EXERCISE DETAILS ::
When you transcribe the entries, reproduce every character and exclude the images.

EXTRACTED RECORDS ::
+ + + + +

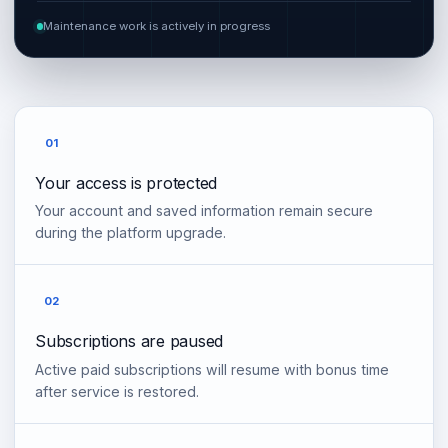
Maintenance work is actively in progress
01
Your access is protected
Your account and saved information remain secure
during the platform upgrade.
02
Subscriptions are paused
Active paid subscriptions will resume with bonus time
after service is restored.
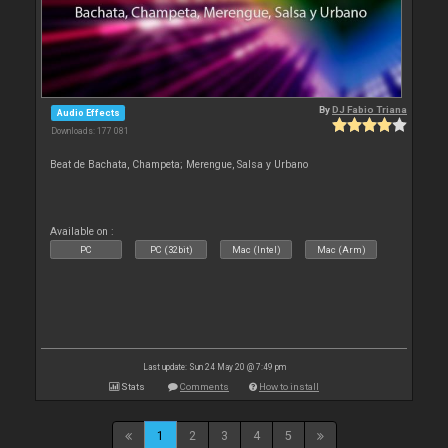
By
DJ Fabio Triana
Audio Effects
Downloads: 177 081
Beat de Bachata, Champeta; Merengue, Salsa y Urbano
Available on :
PC
PC (32bit)
Mac (Intel)
Mac (Arm)
Last update: Sun 24 May 20 @ 7:49 pm
Stats
Comments
How to install
1
2
3
4
5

+ + + + +

ANSWER TO THE EXERCISE ::
Maintenance work is actively in progress
01
Your access is protected
Your account and saved information remain secure
during the platform upgrade.
02
Subscriptions are paused
Active paid subscriptions will resume with bonus time
after service is restored.
By
DJ Fabio Triana
Audio Effects
Downloads: 177 081
Beat de Bachata, Champeta; Merengue, Salsa y Urbano
Available on :
PC
PC (32bit)
Mac (Intel)
Mac (Arm)
Last update: Sun 24 May 20 @ 7:49 pm
Stats
Comments
How to install
1
2
3
4
5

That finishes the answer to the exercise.